Markets Report: Retailers boost US, as Italy lifts Europe
Wall Street stocks rose as better-than-estimated earnings at retailers bolstered confidence in the world's largest economy and investors assessed the latest news on trade.
Consumer companies led gains in the S&P 500 Index as solid results from Target Corp and Lowe's defied recession fears. President Trump said yesterday that the economy is strong and the country will "probably" make a deal with China.
Most European bonds fell after Germany saw anaemic demand for a 30-year bond offering a zero coupon, while the pound was once more under the cosh as the possibility of a no-deal Brexit picked up traction.
Traders piled into risk assets after taking a more cautious approach on Tuesday amid a heated debate over the odds of a global slowdown.
President Trump has consistently rejected a growing number of forecasts that his trade war with China and slowing global growth are pitching the US economy toward recession. He has also kept up his relentless attack on the central bank, claiming "the only problem we have is Jay Powell and the Fed".
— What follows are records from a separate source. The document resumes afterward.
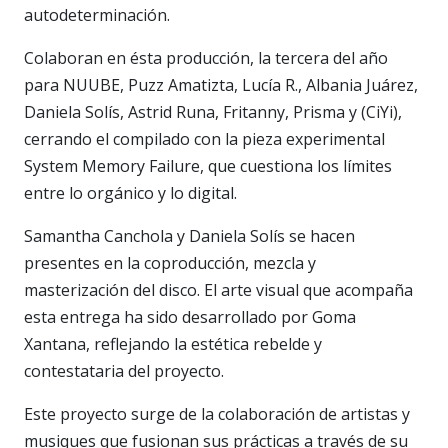
autodeterminación.
Colaboran en ésta producción, la tercera del año
para NUUBE, Puzz Amatizta, Lucía R., Albania Juárez,
Daniela Solís, Astrid Runa, Fritanny, Prisma y (CiYi),
cerrando el compilado con la pieza experimental
System Memory Failure, que cuestiona los límites
entre lo orgánico y lo digital.
Samantha Canchola y Daniela Solís se hacen
presentes en la coproducción, mezcla y
masterización del disco. El arte visual que acompaña
esta entrega ha sido desarrollado por Goma
Xantana, reflejando la estética rebelde y
contestataria del proyecto.
Este proyecto surge de la colaboración de artistas y
musiques que fusionan sus prácticas a través de su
In European trading, Italian stocks rallied with bonds as investors focused on the prospect of an alternative coalition government. The main index more than recovered Tuesday's losses that followed prime minister Giuseppe Conte's resignation. Italian 10-year bond yields dropped for a second day, hovering just above the 1.31pc level touched Tuesday, the lowest since 2016.
The yield spread over Germany, a key gauge of risk in the nation, was at 200 basis points, and a two-week low. Traders are betting on lower odds of a fresh Italian election in the autumn, while the potential of a new, more market-friendly coalition between the Five Star Movement and the Democratic Party has grown.
There was a broad recovery with all major benchmarks in the region advancing. The Stoxx Europe 600 Index climbed 1.2pc toward its highest level in almost three weeks.
Market participants will be watching the annual Jackson Hole central bank policy meeting for the remainder of the week and hanging on its words for an assessment of how real fears of a recession are.